LIMPRINT: a sociological perspective on "chronic oedema"

2019 
Background: Chronic oedema is a condition that is biologically complex, distressing for patients and socio-politically weak. Like many other complex and chronic conditions, it has a low status within healthcare. The result is that it has a low priority in health policy and consequently is undervalued and under treated. While evidence based practice promotes a hierarchy of evidence, it is also the case that clinical practice is influenced by a hierarchy of social status. These are as much political as they are scientific. Methods: This paper will provide an explanation for why chronic oedema is a low priority. It will do this through a critical review of the literature. We examine this through the theoretical lens of Pierre Bourdieu.
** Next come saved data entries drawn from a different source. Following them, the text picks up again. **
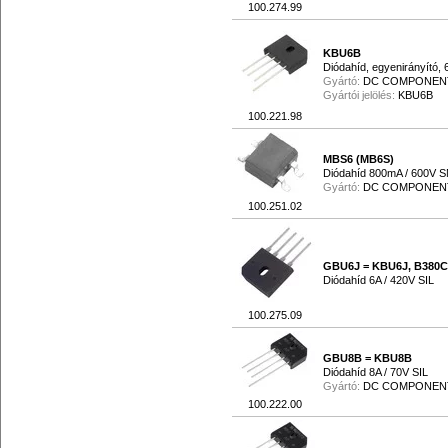
100.274.99
KBU6B
Diódahíd, egyenirányító, 
Gyártó:
DC COMPONEN
Gyártói jelölés:
KBU6B
100.221.98
MBS6 (MB6S)
Diódahíd 800mA / 600V 
Gyártó:
DC COMPONEN
100.251.02
GBU6J = KBU6J, B380C
Diódahíd 6A / 420V SIL
100.275.09
GBU8B = KBU8B
Diódahíd 8A / 70V SIL
Gyártó:
DC COMPONEN
100.222.00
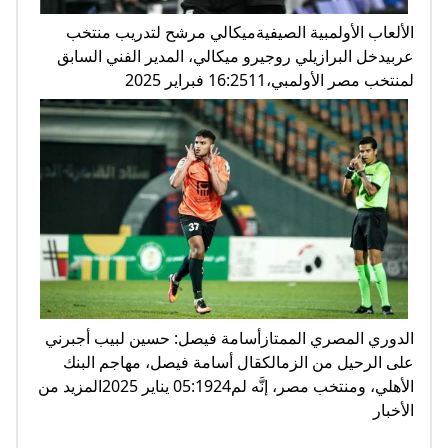
الألعاب الأولمبية الصيفيةميكالي مرشح لتدريب منتخب
عربيدخل البرازيلي روجيرو ميكالي، المدير الفني السابق
لمنتخب مصر الأولمبي،16:2511 فبراير 2025
الدوري المصري الممتازأسامة فيصل: حسين لبيب أجبرني
على الرحيل من الزمالكقال أسامة فيصل، مهاجم البنك
الأهلي، ومنتخب مصر، إنَّه لم05:1924 يناير 2025المزيد من
الأخبار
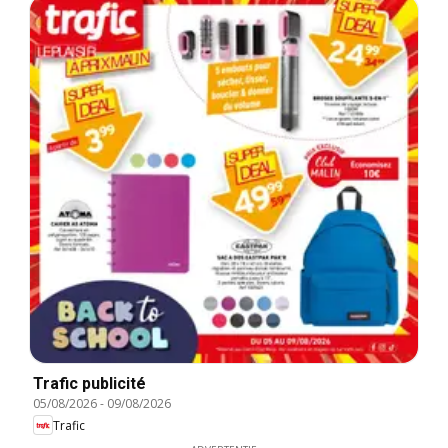
Trafic publicité
05/08/2026
-
09/08/2026
Trafic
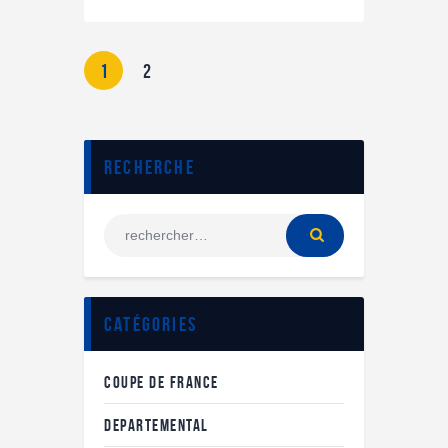
1
2
Recherche
Catégories
COUPE DE FRANCE
DEPARTEMENTAL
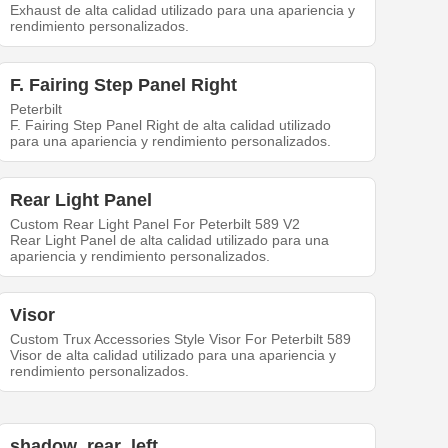
Exhaust de alta calidad utilizado para una apariencia y
rendimiento personalizados.
F. Fairing Step Panel Right
Peterbilt
F. Fairing Step Panel Right de alta calidad utilizado
para una apariencia y rendimiento personalizados.
Rear Light Panel
Custom Rear Light Panel For Peterbilt 589 V2
Rear Light Panel de alta calidad utilizado para una
apariencia y rendimiento personalizados.
Visor
Custom Trux Accessories Style Visor For Peterbilt 589
Visor de alta calidad utilizado para una apariencia y
rendimiento personalizados.
shadow_rear_left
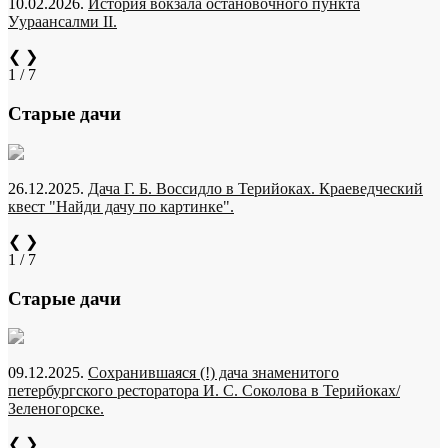
10.02.2026.
История вокзала остановочного пункта
Уураансалми II.
❮
❯
1 / 7
Старые дачи
26.12.2025.
Дача Г. Б. Воссидло в Терийоках. Краеведческий
квест "Найди дачу по картинке".
❮
❯
1 / 7
Старые дачи
09.12.2025.
Сохранившаяся (!) дача знаменитого
петербургского ресторатора И. С. Соколова в Терийоках/
Зеленогорске.
❮
❯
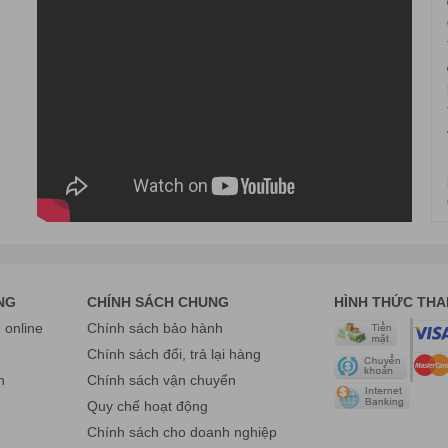
hách hàng từ hơn 80 quốc gia trên thế giới tin chọn.
Cung cấp các gi
rường như Hàn Quốc, Singapore, Philippines, Thái Lan, Việt Nam, Ấn Đ
t lượng cao cũng như dịch vụ kịp thời và hoàn hảo,
TURBOO đã tạo được
NG
CHÍNH SÁCH CHUNG
HÌNH THỨC TH
online
Chính sách bảo hành
g của khách hàng là yếu tố tiên quyết. Chình vì vậy, công ty không ng
g
Chính sách đổi, trả lại hàng
 Turboo còn chú trọng đến các dịch vụ hỗ trợ sau bán hàng.
Mọi vấn đề
n
Chính sách vận chuyển
Quy chế hoạt động
Chính sách cho doanh nghiệp
ể tăng cường an ninh và tối ưu hóa nhân lực tại các cửa ra vào
. Các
The sociology of Bourdieu frames an understanding of power relations through habitus, field and capital. We will employ these theoretical tools to understand the way that chronic oedema is situated within the policy arena. Results: We identify a number of social mechanisms that affect the status of chronic oedema including diagnostic uncertainty, social capital, scientific capital, cultural capital and economic capital. Conclusion: We argue that a whole system approach to care, based on human need rather than unequal power relations, is a pre-requisite for the delivery of good health care. The speciality of chronic oedema is not a powerless group and we identify some of the ways that the social mechanism, that acts as barriers to change, can also be employed to challenge them.